Figure 6. TIGIT inhibits CD226 through lateral associations through ECDs.

(A and B) Representative immunoblots showing the degrees of CD226 and TIGIT phosphorylation (pY) after co-culturing Jurkat cells expressing indicated receptors and SEE-loaded Raji cells expressing indicated ligands. Times denote the duration of co-culture before lysis. CD226-GFP and TIGIT-mCherry were captured using GFP IP and mCherry IP, respectively. The “% of max” values under each blot denote the OD of the corresponding bands above normalized to the OD of the strongest band of the same blot.

(C) Confocal images of Jurkat:Raji cell conjugates probing the effects of TIGIT on PVR-mediated CD226 accumulation to the Raji:Jurkat interface. Left: depiction of the relevant proteins at the cell conjugate. Middle: confocal and differential interference contrast (DIC) images of a Raji:Jurkat conjugate acquired five minutes after contact. Right: scatterplot summarizing CD226 enrichment indices of the five conditions (means ± SD, n = 20 conjugates from three independent experiments).
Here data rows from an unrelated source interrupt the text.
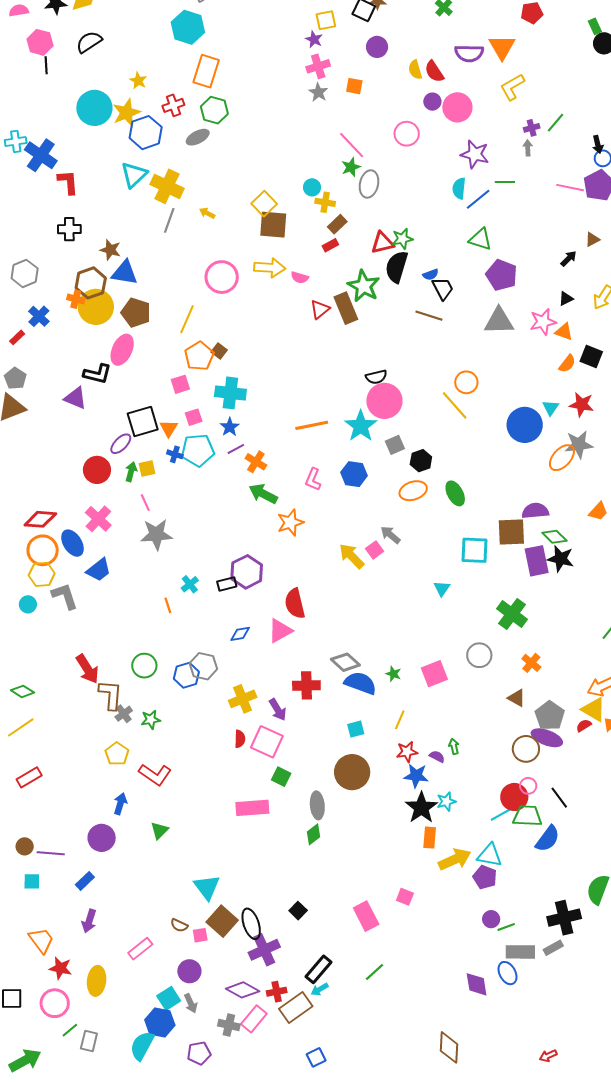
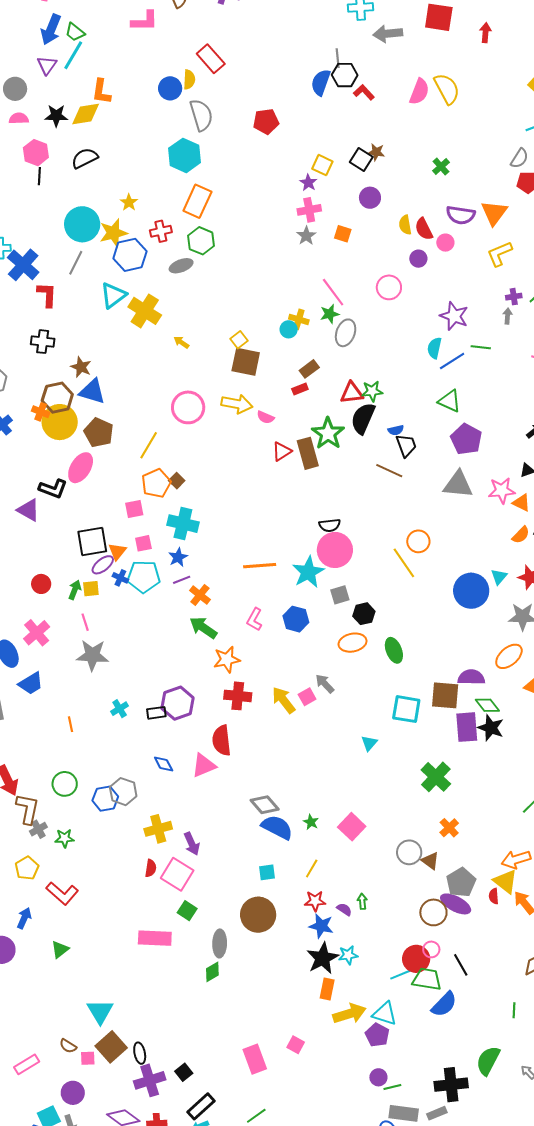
yellow square: (326, 20) -> (322, 165), turned 30
pink circle: (457, 107) -> (445, 243), moved, size x0.6
yellow cross: (325, 202) -> (299, 319), moved
yellow square: (264, 204) -> (239, 340), size x0.7
gray line: (169, 220) -> (76, 263), moved
purple ellipse: (121, 444) -> (103, 565), moved
orange ellipse: (562, 458) -> (509, 656), moved
red circle: (97, 470) -> (41, 584), size x0.7
orange line: (168, 605) -> (70, 724), moved
blue diamond: (240, 634) -> (164, 764), turned 65
gray circle: (479, 655) -> (409, 852), moved
pink square: (434, 674) -> (352, 827), turned -32
red cross: (306, 685) -> (238, 696), moved
red semicircle: (584, 726) -> (494, 896), turned -70
black square: (298, 911) -> (184, 1072), moved
black ellipse: (251, 924) -> (140, 1053), size x0.7

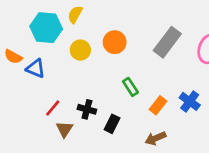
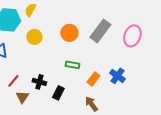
orange circle: (115, 42) -> (69, 33), moved
green rectangle: (130, 87) -> (72, 65), turned -48
brown arrow: (155, 138) -> (91, 104), turned 77

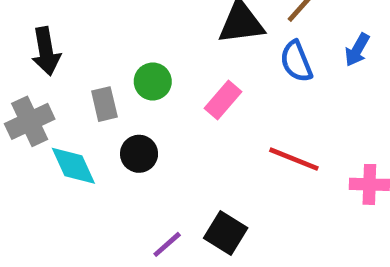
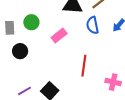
red line: (294, 159) -> (84, 66), turned 65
Scale bars, 5 μm. ****p < 0.0001; ns, not significant; Student’s t test (n = 20).

(D and E) Interaction studies between CD226 and TIGIT using FRET. (D) Cell surface TR-FRET signal between acceptor labeled full-length or chimeric Flag-ST-CD226 and donor labeled full length HA-TIGIT. (E) Cell surface expression of Flag-ST-CD226 constructs (black bar) and HA-TIGIT (white bar) as measured by ELISA. Data are average of 2 independent experiments, each performed in triplicate, and shown as mean ± SEM ns = not significant.